TRACK In Ghent — A Review
TRACK art festival has taken over the city of Ghent in Belgium. Curators Philippe van Cauteren and Mirjam Varadinis gave the keys of 6 areas to 41 international artists to create new work and feed a reflection about urban challenges. For this museum without walls, artists used sites as material to raise questions about the contemporary city.
TRACK takes the visitor on various routes, in both Ghent’s inner and outer city. It is up to the visitor to decide which cluster to visit and when, on foot or by bike, with or without a map. “Each individual creates his own version of TRACK and writes his own narrative,” says Mirjam Varadinis. Some of these sites are opened especially for TRACK, some will be demolished after TRACK, and others show secret doors. Locals can re-discover hidden gems. New visitors do not limit themselves to the old, clean, renovated Ghent and venture in places they would have not thought about.
Every cluster has its own characteristics and character, shows beauty spots and problems of Ghent. But the local reality in Ghent is a mirror of the global challenge. As many cities in the world, Ghent needs to address transport, migration, urban planning, tourism, health issues and so on. TRACK makes you think about the City in its diversity and complexity. Have a look at the selection of works of art below, then go to Ghent and leave your traces.
Search & Destroy by Mekhitar Garabedian
Cluster #1: Centrum
Moscou-Bernadette by Emilio López-Menchero — The former city library has been transformed into an intimate cinema with two screens. While an inhabitant of one district sing, the inhabitant of the other district listens. Via these film portraits, 30 inhabitants of the Moscou and Bernadette neighbourhoods are sharing their culture and personalities.
Cluster #2: Macharius
Favela for Ghent by Tadashi Kawamata — In the basin of the crowded ring road of Gent-Dampoort station, Tadashi Kawamata has built a favela. The temporary homemade houses are made of recycled wood, pallets and corrugated iron. They could be shelter for the homeless gathering around the station. They could be a temporary accommodation for the migrants and refugees that just arrived in the city. They are making the invisible visible.
Cluster #3: Tolhuis
Silent Studio by Mark Manders — Mark Manders’s TRACK studio opens the doors of the empty two-hundred-year-old Voortman House.
Photo by Dirk Pauwels
The sunlight passing through the sealed windows gives a dreamy atmosphere to the Empire style interior. Manders’ sculptures installed in every room of the first floor look timeless, left by the owners that successively lived there since the 19th century.

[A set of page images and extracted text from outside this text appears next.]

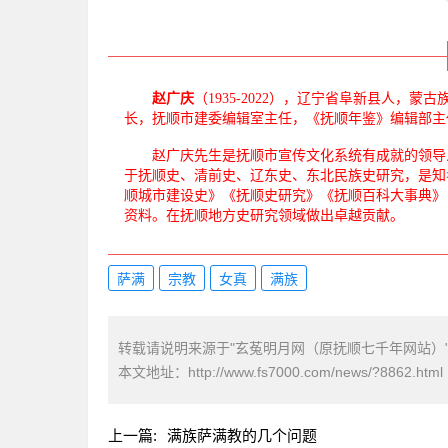
赵广庆
（1935-2022），辽宁省阜新县人
长，抚顺市建委编辑室主任，《抚顺年鉴》编辑部主
赵广庆先生是抚顺市宣传文化系统有成就的领导人
于抚顺史、清前史、辽东史、东北民族史研究，是知
顺城市建设史》《抚顺史研究》《抚顺百科大事典》
资料。在抚顺地方史研究领域做出卓越贡献。
萨满
宗教
女真
满族
转载请说明来源于"玄菟明月网（原抚顺七千年网站）
本文地址：
http://www.fs7000.com/news/?8862.html
上一篇:
满族萨满教的几个问题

Vogelenzangpark 17 bis by Benjamin Verdonck
Cluster #4: Tondelier
Detitled by Peter Buggenhout — When entering the former ‘Golden Gloves’ boxing club, I had the the impression that the imaginary upper floors of the building collapsed. At the same time, this monstrous installation made of industrial materials collected in the Tondelier area shows a delicate balance. I was both afraid and attracted by it.
Cluster #5: Citadel
Hotel Gent by Tazu Rous — Hotel Gent is a hotel room built around the 100 year old clock of Sint Pieters train station. The room is fully booked until September but TRACK visitors are allowed to visit it during the day.
Left photo by Dirk Pauwels
This huge public monument you usually see high above is now right in the middle of an intimate space. You can sleep next to it, touch it, see it differently. The Japanese artist Tazu Rous is interested in creating contact between iconic objects taken from public space and the indoor intimate sphere. Click here for more work by this artist.
‘Irom Etra Orp Tse Muroced Te Eclud’ by Leo Copers. Criticism of art tourism
Cluster #6: Blandijn
Bookyard by Massimo Bartolini — Massimo Bartolini translated his love for books and wine into the Bookyard installation which aligns the vines of St Peter’s abbey with bookcases. The green bookcases are filled with thousands of books that you can buy or exchange.
After a quick nap in St Peter’s garden, I walked between the bookcases and I flicked through books randomly. Outside of the installation, I dissected the perspective of this altered landscape. Inside, surrounding noises tone down and I focus on the covers and titles of books. Outside, I cannot refrain myself from using my digital camera to capture this original sculpture and share it with everyone. Inside, I felt fine with a book and myself.